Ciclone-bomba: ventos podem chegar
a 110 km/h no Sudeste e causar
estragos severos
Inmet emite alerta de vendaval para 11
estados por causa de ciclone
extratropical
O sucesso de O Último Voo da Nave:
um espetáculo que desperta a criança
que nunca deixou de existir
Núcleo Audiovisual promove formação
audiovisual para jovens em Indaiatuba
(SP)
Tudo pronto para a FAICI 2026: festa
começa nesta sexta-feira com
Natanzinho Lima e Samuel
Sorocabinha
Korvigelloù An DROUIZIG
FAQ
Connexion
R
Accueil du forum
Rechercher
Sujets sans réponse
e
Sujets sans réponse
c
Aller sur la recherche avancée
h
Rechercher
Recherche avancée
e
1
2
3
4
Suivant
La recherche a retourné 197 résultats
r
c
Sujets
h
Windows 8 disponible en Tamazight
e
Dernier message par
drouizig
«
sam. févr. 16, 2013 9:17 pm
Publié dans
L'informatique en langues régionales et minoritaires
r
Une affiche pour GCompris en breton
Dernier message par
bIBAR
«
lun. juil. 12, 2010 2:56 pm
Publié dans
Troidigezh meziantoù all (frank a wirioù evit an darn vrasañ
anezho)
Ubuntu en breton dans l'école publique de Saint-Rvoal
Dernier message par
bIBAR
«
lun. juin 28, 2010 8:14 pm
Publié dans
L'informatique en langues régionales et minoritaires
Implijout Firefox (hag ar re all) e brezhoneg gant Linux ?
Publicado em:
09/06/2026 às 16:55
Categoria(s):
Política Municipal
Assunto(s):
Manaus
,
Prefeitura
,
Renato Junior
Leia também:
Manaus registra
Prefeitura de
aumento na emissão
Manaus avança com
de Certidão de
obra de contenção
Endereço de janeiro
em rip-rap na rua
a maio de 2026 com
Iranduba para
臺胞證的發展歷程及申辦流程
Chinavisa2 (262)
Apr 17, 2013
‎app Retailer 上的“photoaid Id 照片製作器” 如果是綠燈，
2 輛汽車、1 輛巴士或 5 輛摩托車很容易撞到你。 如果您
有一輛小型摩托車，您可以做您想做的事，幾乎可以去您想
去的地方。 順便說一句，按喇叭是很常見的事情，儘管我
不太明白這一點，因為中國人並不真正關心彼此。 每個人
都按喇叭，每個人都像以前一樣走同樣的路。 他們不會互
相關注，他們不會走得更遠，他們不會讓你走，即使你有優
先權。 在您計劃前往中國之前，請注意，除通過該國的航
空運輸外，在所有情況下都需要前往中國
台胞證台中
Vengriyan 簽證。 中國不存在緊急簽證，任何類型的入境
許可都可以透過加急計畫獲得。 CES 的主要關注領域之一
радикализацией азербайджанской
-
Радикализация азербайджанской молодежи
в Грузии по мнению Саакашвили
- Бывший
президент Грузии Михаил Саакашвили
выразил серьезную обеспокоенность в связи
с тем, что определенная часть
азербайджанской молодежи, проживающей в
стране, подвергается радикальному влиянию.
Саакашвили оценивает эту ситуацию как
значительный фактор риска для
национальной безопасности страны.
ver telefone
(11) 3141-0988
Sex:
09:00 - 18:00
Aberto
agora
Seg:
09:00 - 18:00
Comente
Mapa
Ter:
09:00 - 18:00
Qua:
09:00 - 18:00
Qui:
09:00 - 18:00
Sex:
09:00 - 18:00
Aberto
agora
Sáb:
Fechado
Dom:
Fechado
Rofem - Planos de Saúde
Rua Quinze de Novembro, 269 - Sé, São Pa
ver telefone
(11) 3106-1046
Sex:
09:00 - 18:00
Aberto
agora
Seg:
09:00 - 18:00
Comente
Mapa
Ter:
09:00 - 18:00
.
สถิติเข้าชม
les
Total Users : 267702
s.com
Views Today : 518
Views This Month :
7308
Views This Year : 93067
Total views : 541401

* * *

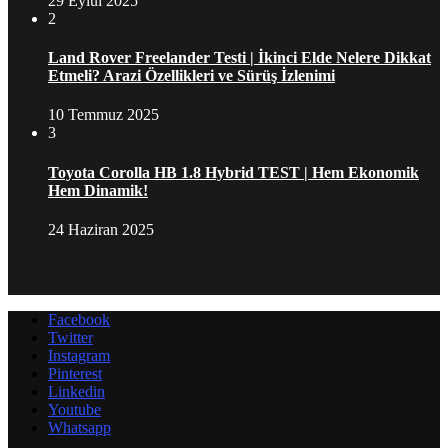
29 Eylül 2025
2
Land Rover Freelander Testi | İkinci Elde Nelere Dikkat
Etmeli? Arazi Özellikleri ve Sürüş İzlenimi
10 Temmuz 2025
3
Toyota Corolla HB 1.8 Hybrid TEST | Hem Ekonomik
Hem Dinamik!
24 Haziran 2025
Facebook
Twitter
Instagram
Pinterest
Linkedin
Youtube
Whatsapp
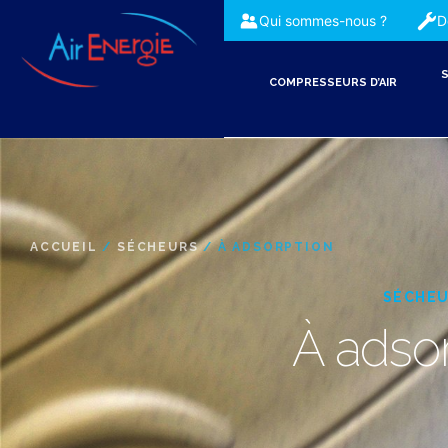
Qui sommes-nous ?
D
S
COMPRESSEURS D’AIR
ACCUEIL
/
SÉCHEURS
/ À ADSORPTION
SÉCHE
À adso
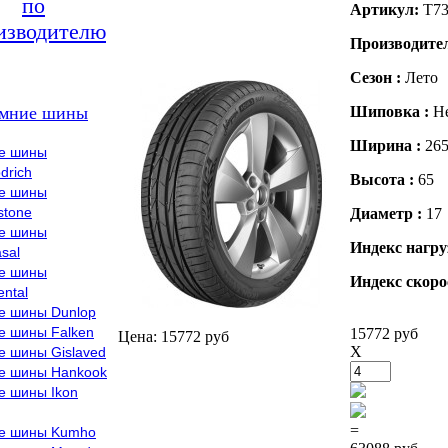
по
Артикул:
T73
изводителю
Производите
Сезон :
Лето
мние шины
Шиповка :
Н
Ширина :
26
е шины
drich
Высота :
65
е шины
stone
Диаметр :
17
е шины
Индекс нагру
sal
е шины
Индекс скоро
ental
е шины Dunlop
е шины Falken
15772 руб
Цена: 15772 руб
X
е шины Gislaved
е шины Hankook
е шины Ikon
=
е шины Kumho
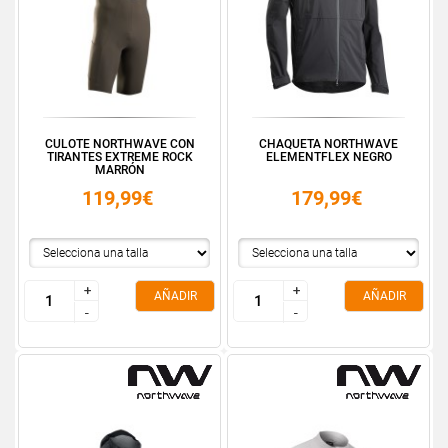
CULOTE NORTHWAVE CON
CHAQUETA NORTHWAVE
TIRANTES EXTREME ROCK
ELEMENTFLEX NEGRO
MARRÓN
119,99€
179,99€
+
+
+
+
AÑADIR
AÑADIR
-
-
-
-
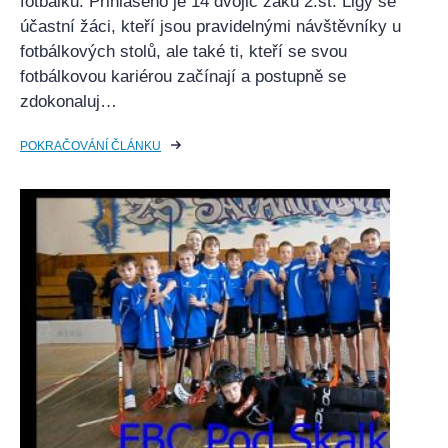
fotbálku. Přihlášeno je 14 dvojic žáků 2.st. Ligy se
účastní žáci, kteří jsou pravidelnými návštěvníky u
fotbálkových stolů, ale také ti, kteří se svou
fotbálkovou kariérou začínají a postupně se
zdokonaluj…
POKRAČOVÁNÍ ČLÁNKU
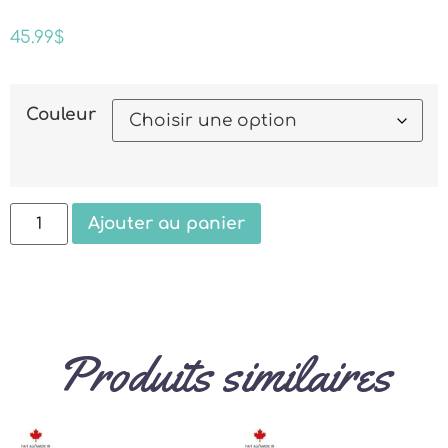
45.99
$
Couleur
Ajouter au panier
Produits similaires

§ **WORK TO BE COMPLETED**: Your task is to retype the entries verbatim, starting with the line that holds "Саакашвили оценивает эту ситуацию как" and stopping after the line that holds "Rua Quinze de Novembro, 269 - Sé, São Pa".

§ **ANSWER BOX**:
Саакашвили оценивает эту ситуацию как
значительный фактор риска для
национальной безопасности страны.
ver telefone
(11) 3141-0988
Sex:
09:00 - 18:00
Aberto
agora
Seg:
09:00 - 18:00
Comente
Mapa
Ter:
09:00 - 18:00
Qua:
09:00 - 18:00
Qui:
09:00 - 18:00
Sex:
09:00 - 18:00
Aberto
agora
Sáb:
Fechado
Dom:
Fechado
Rofem - Planos de Saúde
Rua Quinze de Novembro, 269 - Sé, São Pa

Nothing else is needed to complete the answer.